# Assignment:
The data should be printed in full, character for character.

# Data under study:
:::

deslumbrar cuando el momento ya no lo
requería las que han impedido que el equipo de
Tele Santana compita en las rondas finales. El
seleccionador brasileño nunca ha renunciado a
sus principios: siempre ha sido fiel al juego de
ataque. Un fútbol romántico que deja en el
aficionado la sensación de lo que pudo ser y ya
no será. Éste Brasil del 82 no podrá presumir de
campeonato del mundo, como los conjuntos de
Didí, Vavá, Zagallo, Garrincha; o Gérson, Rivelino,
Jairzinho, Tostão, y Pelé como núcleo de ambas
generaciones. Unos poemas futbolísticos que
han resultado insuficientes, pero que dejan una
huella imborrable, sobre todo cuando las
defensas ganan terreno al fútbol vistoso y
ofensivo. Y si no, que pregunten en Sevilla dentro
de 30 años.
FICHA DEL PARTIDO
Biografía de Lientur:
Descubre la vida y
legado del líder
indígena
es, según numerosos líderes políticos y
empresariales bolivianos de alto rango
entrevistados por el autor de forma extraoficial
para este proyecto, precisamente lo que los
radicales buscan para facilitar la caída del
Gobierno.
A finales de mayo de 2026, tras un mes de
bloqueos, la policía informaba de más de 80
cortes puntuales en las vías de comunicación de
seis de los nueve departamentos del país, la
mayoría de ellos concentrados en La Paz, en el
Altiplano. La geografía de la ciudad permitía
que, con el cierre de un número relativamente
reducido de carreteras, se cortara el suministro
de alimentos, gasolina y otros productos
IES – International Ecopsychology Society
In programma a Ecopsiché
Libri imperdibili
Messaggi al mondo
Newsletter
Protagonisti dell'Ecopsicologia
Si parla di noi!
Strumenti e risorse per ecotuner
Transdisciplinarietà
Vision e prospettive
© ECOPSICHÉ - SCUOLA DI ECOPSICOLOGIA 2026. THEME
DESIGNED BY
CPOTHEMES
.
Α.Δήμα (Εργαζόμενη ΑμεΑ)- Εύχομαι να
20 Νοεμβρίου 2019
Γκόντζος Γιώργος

:::

# Exercise answer:
deslumbrar cuando el momento ya no lo
requería las que han impedido que el equipo de
Tele Santana compita en las rondas finales. El
seleccionador brasileño nunca ha renunciado a
sus principios: siempre ha sido fiel al juego de
ataque. Un fútbol romántico que deja en el
aficionado la sensación de lo que pudo ser y ya
no será. Éste Brasil del 82 no podrá presumir de
campeonato del mundo, como los conjuntos de
Didí, Vavá, Zagallo, Garrincha; o Gérson, Rivelino,
Jairzinho, Tostão, y Pelé como núcleo de ambas
generaciones. Unos poemas futbolísticos que
han resultado insuficientes, pero que dejan una
huella imborrable, sobre todo cuando las
defensas ganan terreno al fútbol vistoso y
ofensivo. Y si no, que pregunten en Sevilla dentro
de 30 años.
FICHA DEL PARTIDO
Biografía de Lientur:
Descubre la vida y
legado del líder
indígena
es, según numerosos líderes políticos y
empresariales bolivianos de alto rango
entrevistados por el autor de forma extraoficial
para este proyecto, precisamente lo que los
radicales buscan para facilitar la caída del
Gobierno.
A finales de mayo de 2026, tras un mes de
bloqueos, la policía informaba de más de 80
cortes puntuales en las vías de comunicación de
seis de los nueve departamentos del país, la
mayoría de ellos concentrados en La Paz, en el
Altiplano. La geografía de la ciudad permitía
que, con el cierre de un número relativamente
reducido de carreteras, se cortara el suministro
de alimentos, gasolina y otros productos
IES – International Ecopsychology Society
In programma a Ecopsiché
Libri imperdibili
Messaggi al mondo
Newsletter
Protagonisti dell'Ecopsicologia
Si parla di noi!
Strumenti e risorse per ecotuner
Transdisciplinarietà
Vision e prospettive
© ECOPSICHÉ - SCUOLA DI ECOPSICOLOGIA 2026. THEME
DESIGNED BY
CPOTHEMES
.
Α.Δήμα (Εργαζόμενη ΑμεΑ)- Εύχομαι να
20 Νοεμβρίου 2019
Γκόντζος Γιώργος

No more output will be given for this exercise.